Basically, the two stunt-triggering buttons are X and A. X lets you perform stunt dribbles, while A always takes the ball to the ground. Pressing the buttons in different ways results in different sorts of moves; for instance, tapping X makes your player bend over and dribble the ball inches from the ground, while holding X makes him palm the ball and hold on to it for a second before dribbling high and strong. Likewise, tapping A makes your player kick the ball along the ground for a second, while holding A results in a more elaborate roll along the ground. You can elaborate these two basic building blocks of style by using the R and L buttons (or both) to modify your moves, allowing for a wide variety of basic stunts.

When a defender is trying to get in your way, then you can use your tricks to help keep the ball away from him, or even use special defensive tricks with the Y button to build style while putting him in his place. For instance, you can bounce the ball off the forehead of a defender who's staying in your face a bit too aggressively. To dunk, you use the B button, and how long you hold the button determines the style of your dunk. Ideally, you hold it down long enough to build a lot of power, and then let go of it at the last possible second to execute a stylish dunk worth a perfect 13000 points. If you hold it down for a briefer period of time, you get a less powerful dunk, and holding down the button too long results in a painful-looking (and honestly hilarious) wipeout animation. You can even do special dunks that involve using a teammate as a prop, such as leaping off his back. These moves have their own special rewards, and profoundly hilarious wipeout animations to accompany a failure.

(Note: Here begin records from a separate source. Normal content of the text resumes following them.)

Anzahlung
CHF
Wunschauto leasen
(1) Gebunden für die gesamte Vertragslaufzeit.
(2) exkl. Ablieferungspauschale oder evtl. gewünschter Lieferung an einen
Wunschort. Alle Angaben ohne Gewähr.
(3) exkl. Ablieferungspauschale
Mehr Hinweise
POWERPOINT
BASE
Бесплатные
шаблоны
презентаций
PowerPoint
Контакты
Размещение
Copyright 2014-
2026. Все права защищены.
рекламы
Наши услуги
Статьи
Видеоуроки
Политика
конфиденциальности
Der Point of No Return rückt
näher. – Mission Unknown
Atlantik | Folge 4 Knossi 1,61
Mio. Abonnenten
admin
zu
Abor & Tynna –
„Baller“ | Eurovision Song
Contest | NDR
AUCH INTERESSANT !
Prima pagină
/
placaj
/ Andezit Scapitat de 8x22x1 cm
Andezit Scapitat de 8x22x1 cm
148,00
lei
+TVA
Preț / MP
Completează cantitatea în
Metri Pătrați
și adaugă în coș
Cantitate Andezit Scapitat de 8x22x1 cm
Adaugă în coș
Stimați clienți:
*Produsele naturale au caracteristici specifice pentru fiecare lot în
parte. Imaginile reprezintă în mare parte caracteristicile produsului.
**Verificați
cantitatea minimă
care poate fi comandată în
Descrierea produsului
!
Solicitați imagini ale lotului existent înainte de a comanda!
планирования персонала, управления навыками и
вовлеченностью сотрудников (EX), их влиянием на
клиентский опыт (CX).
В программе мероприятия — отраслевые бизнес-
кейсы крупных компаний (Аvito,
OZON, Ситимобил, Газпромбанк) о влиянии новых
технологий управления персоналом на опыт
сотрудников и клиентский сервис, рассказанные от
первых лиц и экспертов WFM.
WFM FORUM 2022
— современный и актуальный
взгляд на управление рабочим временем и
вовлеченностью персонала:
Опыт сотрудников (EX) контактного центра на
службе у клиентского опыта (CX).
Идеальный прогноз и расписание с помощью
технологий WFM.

Now, you may be wondering why you should bother to do tricks in Homecourt, other than sheer novelty. In fact, the game gives you a very satisfying reward for playing it well. Each bit of successful flash and style you manage on the court powers up your Gamebreaker meter. The more risky and daring the move, the bigger the power-up will be. Screw-ups don't penalize your meter, but instead, your opponent always has the ability to steal your meter by stealing control of the ball. This means longer and more elaborate tricks are more risky and more likely to result in you losing control of the Gamebreaker meter entirely. Once the Gamebreaker meter is full, then in the words of Batty, "if you have the ball, you're God".

Your player's entire animation set changes, and having the ball stolen from you becomes enormously more difficult. You become the star of a Globetrotters style stunt show, able to keep control of the ball while executing stunts that turn your game into an elaborate breakdancing routine set to Herbie Hancock's "Rocket" while disco waves of red and blue flow across the screen. The sequence doesn't end until you dunk, which shouldn't be until after you've amassed a giant score bonus with flashy stunts and tricks. It is a thing of beauty and an unparalleled joy to behold. This is what video games are all about.

As in previous NBA Street titles, players may select from a variety of "street" players and NBA players, complete with team jerseys. They look more than a bit anachronistic up against the 70's-80's veneer of the game, but perhaps that sort of contrast is simply a selling point. Different players have unique, sometimes motion-captured playing styles, and everyone certainly is recognizable and completely natural in movement and expression. Batty mentioned that the game spun out of the idea of "homecoming", and so they based much of the gameplay off of talking to their various NBA stars about their roots with street basketball. "These guys get really passionate about street basketball. The players are always positive about the games, but Rip Hamilton flew himself out at his own expense to work on this game, because he cared so much about it."

At the demo, only basic moves on a single court were being shown off, and it's obvious the game will have much more to offer than that. How much of it will come directly from crafting the affection of NBA players for street ball into the gameplay remains to be seen, but EA clearly has the fundamentals well in hand. As in basketball, that is the foundation of all the most awe-inspiring stunts that may follow.